De 1953 à 1958, il est chef d’état-major de Tsahal et supervise la campagne du Sinaï de 1956. Après la victoire israélienne, plusieurs unités sous commandement israélien sont accusées d’avoir exécuté des prisonniers de guerre égyptiens, notamment à Rafah et à Khan Yunis. Bien que Dayan ait nié toute implication directe, ces exactions sont restées associées à sa responsabilité de chef militaire.

En 1967, devenu ministre de la Défense, il joue un rôle central dans la Guerre des Six Jours. En six jours, Israël prend le contrôle du Sinaï, de Gaza, de la Cisjordanie (dont Jérusalem-Est) et du Golan. Mais cette victoire provoque un nouvel exode palestinien : environ 300 000 personnes fuient ou sont expulsées. Dayan est particulièrement critiqué pour avoir ordonné la destruction de trois villages palestiniens de la zone de Latrun (Imwas, Yalu et Beit Nuba), rasés au bulldozer et vidés de leurs habitants. Ces destructions, documentées par Human Rights Watch et divers historiens, sont régulièrement qualifiées de violations du droit international humanitaire.

Abdullah el-Tell et Moshe Dayan concluant un accord de cessez-le-feu, à Jerusalem, le 30 novembre 1948

Ariel Sharon et Moshe Dayan pendant une opération militaire le 11 septembre 1956.

Guerre du Kippour et critiques sévères

En octobre 1973, l’Égypte et la Syrie lancent une attaque surprise lors du jour le plus sacré du judaïsme: Yom Kippour. Israël est pris au dépourvu et subit de lourdes pertes lors des premiers jours.

Bien qu’ayant reçu des informations de différents services de renseignement, Moshe Dayan sous-estime la gravité de la situation. L’agent égyptien Ashraf Marwan, que les Israéliens considéraient comme un informateur fiable, leur fournit en réalité des renseignements destinés à désinformer et à retarder la mobilisation israélienne. Cette combinaison de signaux erronés et de sous-estimation stratégique contribue à la surprise initiale et aux pertes importantes.

Si Israël parvient ensuite à inverser le cours du conflit, l’État hébreu subit une humiliation militaire et Dayan voit son image de chef militaire fortement entachée.

De droite à gauche : chef d'état-major David Elliezer, ministre de la Défense Moshe Dayan et Premier ministre Golda Meir en 1973

Carrière politique et diplomatique

Entré à la Knesset en 1959 sous la bannière du Mapai (parti travailliste de gauche), Dayan est d’abord ministre de l’Agriculture.

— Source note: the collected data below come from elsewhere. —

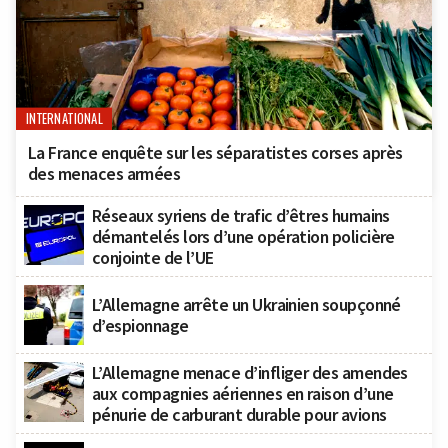
INTERNATIONAL
La France enquête sur les séparatistes corses après
des menaces armées
Réseaux syriens de trafic d’êtres humains
démantelés lors d’une opération policière
conjointe de l’UE
L’Allemagne arrête un Ukrainien soupçonné
d’espionnage
L’Allemagne menace d’infliger des amendes
aux compagnies aériennes en raison d’une
pénurie de carburant durable pour avions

Son influence culmine en tant que ministre de la Défense (1967-1974), puis ministre des Affaires étrangères (1977-1979) dans le gouvernement de Menachem Begin.

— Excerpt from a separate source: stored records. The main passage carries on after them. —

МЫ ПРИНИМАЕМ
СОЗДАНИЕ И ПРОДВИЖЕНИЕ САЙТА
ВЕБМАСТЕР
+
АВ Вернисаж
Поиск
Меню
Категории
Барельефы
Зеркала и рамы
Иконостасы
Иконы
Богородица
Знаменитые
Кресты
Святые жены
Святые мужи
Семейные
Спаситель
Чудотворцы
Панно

À ce poste, il participe aux négociations qui aboutissent aux Accords de Camp David et à la paix avec l’Égypte. Mais en désaccord avec la politique de colonisation de Begin dans les territoires occupés, il démissionne en octobre 1979.

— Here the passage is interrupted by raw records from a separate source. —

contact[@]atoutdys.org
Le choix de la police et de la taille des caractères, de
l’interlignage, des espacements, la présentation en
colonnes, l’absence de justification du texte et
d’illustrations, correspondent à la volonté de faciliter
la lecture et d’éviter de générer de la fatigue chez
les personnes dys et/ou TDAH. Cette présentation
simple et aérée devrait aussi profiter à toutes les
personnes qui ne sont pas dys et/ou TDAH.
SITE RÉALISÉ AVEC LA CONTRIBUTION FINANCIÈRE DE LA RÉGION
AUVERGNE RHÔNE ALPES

En 1981, il fonde son propre mouvement, Telem, parti centriste favorable à un retrait progressif des territoires conquis en 1967. Bien que Telem n’obtienne que deux sièges à la Knesset, cette initiative montre l’évolution de Dayan vers une position plus pragmatique.

Héritage et fin de vie

Moshe Dayan meurt le 16 octobre 1981 à Tel Aviv, à l’âge de 66 ans, des suites d’une crise cardiaque alors qu’il luttait contre un cancer du côlon. Il est enterré dans le moshav de Nahalal, sa ville d’enfance.

Sa figure reste profondément ambivalente : héros militaire pour certains, responsable d’occupations et d’exactions pour d’autres.